Wintersons boek is ontstaan uit een door Kurzweil gevoede, bijna obsessieve interesse in de computertechnologie – ze schrijft dat ze het afgelopen decennium zo’n beetje alle boeken over tech en wetenschap las die uitkwamen en dat het niet genoeg was. En dan heeft ze ook nog de oude geschriften bestudeerd. In het essay Love(lace) Actually – de essays hebben bijna allemaal woordgrappen als titel – beschrijft ze her en der wat belerend de geschiedenis van de in haar eigen tijd onvolprezen wiskundige Ada Lovelace, die in 1843 het eerste model voor een computer ontwierp. Lovelace was de dochter van de beroemde dichter Lord Byron, een feit dat Winterson aangrijpt om er terecht op te wijzen dat bijzondere uitvindingen vaak mede voortkomen uit het originele denken van kunstenaars, en technologie niet enkel hoeft te bestaan als hobby van gewetenloze witte mannen.
In de uitwerking van die gedachte is Winterson op haar sterkst. Het idee dat kunstenaars en intellectuelen baat hebben bij technologische vooruitgang en er ook bij betrokken zouden moeten worden, groeit al jaren in populariteit. In het essay Jurassic Car Park schrijft ze: ‘Ik zou willen dat de wetenschap, tech en overheid gevestigde kunstenaars en bekende intellectuelen op alle niveaus automatisch om advies vragen. De kunsten zijn geen amusementenindustie – de kunsten zijn altijd al een scheppende en emotionele worsteling met de werkelijkheid geweest – een reeks ontdekkingen en scheppingen.’
Die gedachte ging ook al schuil in haar roman Frankusstein (weer zo’n woordgrap) uit 2019, waarin ze aan de hand van een fictieve hertelling van het schrijfproces van Mary Shelley’s Frankenstein vertelt hoe overmoedige kunstenaars en wetenschappers semi-menselijke, transhumane monsters bedenken en zo de dood proberen te bezweren. Een essay in de nieuwe bundel gaat daar nog dieper op in, Kolengestookte vampier, waarin ze de vampiermythe beschrijft als een vroege transhumanistische tekst.

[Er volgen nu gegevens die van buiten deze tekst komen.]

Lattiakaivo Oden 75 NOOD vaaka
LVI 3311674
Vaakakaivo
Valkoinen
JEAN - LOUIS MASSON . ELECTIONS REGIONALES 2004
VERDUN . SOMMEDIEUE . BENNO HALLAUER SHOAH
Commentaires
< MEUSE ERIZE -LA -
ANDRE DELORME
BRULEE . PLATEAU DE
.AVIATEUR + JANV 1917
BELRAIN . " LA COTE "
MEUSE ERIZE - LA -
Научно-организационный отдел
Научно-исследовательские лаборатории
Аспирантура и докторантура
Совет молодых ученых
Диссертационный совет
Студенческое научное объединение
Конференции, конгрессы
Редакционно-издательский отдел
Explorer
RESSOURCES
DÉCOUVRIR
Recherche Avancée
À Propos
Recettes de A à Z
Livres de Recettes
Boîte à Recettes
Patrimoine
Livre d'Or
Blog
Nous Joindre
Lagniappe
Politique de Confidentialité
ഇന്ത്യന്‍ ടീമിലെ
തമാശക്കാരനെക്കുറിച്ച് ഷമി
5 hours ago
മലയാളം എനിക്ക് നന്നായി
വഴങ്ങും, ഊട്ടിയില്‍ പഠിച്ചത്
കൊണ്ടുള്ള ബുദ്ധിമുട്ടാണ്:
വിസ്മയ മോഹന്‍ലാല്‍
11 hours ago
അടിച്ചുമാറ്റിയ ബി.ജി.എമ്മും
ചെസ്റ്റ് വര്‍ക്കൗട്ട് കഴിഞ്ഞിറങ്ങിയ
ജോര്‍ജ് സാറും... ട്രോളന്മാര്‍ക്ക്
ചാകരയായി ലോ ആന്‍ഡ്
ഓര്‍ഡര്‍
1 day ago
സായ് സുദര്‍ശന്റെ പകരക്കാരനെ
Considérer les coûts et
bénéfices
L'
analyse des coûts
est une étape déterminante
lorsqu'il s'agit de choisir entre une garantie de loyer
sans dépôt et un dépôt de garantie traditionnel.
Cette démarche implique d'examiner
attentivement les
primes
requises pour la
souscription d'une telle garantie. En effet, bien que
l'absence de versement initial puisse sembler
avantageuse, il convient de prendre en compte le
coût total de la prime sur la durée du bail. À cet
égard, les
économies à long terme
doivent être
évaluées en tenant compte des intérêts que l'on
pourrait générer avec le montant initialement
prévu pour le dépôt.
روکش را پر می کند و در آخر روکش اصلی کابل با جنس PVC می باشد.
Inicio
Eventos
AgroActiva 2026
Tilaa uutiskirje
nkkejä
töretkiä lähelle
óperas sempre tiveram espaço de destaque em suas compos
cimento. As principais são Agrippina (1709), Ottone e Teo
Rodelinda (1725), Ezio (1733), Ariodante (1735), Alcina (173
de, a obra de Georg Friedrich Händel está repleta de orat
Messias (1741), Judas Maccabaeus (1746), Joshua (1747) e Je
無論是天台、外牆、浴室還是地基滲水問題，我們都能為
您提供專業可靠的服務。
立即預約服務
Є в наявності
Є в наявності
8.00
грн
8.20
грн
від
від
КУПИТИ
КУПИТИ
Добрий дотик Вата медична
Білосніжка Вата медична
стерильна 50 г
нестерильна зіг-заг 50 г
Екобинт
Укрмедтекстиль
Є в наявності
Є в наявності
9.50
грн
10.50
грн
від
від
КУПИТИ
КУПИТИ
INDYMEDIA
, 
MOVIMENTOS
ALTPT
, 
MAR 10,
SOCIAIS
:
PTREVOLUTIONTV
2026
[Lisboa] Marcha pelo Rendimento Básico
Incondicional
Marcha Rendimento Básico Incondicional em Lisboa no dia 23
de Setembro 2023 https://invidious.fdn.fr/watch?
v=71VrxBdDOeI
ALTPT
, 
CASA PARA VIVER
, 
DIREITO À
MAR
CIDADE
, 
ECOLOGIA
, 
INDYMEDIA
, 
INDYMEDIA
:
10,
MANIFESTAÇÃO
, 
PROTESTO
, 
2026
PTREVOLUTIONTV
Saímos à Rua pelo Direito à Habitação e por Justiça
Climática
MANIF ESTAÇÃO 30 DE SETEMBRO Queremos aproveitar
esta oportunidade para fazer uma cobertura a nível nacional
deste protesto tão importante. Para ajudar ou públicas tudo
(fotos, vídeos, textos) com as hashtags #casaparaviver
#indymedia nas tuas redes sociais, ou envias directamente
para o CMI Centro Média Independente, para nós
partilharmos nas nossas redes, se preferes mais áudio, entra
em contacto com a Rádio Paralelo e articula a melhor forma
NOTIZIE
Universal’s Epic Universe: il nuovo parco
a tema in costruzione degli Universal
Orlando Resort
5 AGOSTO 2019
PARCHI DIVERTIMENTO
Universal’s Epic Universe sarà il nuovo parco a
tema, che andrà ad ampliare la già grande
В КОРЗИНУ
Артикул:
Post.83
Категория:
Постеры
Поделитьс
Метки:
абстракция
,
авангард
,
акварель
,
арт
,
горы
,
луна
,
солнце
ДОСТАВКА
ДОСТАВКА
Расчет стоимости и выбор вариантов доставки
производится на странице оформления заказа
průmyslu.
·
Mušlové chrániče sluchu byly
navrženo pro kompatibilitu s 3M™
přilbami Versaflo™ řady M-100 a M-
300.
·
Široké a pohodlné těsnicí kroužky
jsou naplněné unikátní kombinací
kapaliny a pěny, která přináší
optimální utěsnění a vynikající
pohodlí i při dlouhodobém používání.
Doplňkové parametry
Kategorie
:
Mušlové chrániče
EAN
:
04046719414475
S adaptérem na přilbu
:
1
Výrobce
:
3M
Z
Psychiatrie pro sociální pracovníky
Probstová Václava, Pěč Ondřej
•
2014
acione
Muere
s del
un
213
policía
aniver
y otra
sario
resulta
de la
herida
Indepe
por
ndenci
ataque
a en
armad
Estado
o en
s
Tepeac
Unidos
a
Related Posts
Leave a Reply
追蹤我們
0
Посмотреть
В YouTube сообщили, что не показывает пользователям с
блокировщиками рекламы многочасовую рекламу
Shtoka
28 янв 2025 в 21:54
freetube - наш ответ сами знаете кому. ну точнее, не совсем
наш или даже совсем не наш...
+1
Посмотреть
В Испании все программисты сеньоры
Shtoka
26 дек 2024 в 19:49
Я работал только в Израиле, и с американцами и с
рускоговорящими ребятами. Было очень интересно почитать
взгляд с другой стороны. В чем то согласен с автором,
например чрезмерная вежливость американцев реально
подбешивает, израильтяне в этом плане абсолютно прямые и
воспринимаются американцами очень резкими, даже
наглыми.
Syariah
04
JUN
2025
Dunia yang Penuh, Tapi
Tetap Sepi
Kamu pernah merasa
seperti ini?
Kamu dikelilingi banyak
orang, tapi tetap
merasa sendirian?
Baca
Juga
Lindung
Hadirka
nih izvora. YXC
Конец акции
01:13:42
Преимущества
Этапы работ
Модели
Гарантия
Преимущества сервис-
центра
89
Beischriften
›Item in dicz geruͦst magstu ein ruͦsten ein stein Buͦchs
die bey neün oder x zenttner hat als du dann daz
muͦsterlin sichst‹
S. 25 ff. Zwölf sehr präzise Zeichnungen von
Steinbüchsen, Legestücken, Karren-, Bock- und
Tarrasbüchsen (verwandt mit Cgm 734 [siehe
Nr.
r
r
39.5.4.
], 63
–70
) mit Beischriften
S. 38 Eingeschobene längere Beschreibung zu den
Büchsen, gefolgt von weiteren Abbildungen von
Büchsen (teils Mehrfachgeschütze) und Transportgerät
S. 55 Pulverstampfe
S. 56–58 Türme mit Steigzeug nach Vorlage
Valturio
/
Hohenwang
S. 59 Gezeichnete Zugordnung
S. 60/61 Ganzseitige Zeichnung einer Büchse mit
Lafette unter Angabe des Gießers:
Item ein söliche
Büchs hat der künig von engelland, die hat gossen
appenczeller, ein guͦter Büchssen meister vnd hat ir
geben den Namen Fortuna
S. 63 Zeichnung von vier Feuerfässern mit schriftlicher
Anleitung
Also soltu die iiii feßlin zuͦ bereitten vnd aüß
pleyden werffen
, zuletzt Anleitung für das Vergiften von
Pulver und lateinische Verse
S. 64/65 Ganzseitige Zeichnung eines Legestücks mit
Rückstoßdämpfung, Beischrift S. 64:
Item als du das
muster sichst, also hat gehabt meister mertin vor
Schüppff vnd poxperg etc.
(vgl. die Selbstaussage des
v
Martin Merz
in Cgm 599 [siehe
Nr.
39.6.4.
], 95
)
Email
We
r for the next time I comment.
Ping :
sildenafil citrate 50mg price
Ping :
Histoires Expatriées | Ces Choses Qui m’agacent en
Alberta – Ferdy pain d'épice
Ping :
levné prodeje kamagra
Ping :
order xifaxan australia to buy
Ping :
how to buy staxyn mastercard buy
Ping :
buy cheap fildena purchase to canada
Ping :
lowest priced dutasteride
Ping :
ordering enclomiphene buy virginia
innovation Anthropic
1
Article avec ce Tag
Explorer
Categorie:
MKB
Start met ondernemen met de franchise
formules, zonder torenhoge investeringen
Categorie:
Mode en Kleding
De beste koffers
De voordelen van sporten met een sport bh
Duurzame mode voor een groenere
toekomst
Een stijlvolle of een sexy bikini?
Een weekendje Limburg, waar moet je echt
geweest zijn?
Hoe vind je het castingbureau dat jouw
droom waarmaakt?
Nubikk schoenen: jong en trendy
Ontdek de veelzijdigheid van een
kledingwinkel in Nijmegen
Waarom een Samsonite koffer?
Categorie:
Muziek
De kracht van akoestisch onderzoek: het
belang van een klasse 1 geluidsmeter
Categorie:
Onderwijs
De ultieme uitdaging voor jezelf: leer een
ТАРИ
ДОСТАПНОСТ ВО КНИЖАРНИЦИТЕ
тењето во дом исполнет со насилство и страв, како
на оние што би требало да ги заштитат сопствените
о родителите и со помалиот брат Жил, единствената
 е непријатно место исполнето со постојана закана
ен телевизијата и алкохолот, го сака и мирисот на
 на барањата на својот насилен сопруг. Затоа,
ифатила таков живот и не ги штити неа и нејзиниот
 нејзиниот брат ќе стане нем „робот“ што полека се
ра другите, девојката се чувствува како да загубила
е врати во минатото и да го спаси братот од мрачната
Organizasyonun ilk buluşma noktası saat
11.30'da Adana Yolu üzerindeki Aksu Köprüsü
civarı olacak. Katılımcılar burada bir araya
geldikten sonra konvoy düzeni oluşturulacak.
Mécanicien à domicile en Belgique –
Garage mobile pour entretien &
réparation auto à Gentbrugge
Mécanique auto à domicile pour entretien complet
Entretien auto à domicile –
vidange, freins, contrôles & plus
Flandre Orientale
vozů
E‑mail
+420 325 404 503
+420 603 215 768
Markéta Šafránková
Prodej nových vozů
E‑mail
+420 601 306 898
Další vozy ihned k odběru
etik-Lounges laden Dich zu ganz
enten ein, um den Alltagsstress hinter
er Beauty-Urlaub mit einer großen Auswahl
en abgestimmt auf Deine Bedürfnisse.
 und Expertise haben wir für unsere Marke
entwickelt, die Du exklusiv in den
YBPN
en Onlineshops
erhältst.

Winterson heeft een groot associatievermogen en een rijke fantasie, wat aantrekkelijk is maar haar soms ook doet doorslaan. Ze is ervan overtuigd, schrijft ze een paar keer, dat we afstevenen op een nabije toekomst met kunstmatige algemene intelligentie. Ze schrijft dat we over vijftig jaar al zullen samenleven met alternatieve levensvormen, en ons zullen afvragen hoe het leven was in de tijd dat KI-systemen en hun robots nog niet in ons leven waren verschenen.
Een wankele premisse. De ethische vragen die Winterson stelt over thema’s als seksrobots en maatschappelijke ongelijkheid zijn relevant en haar poging om met behulp van literatuur en geschiedenis een einde te maken aan de angst voor technologie is bewonderenswaardig, al kun je haar stelling met een korreltje zout nemen.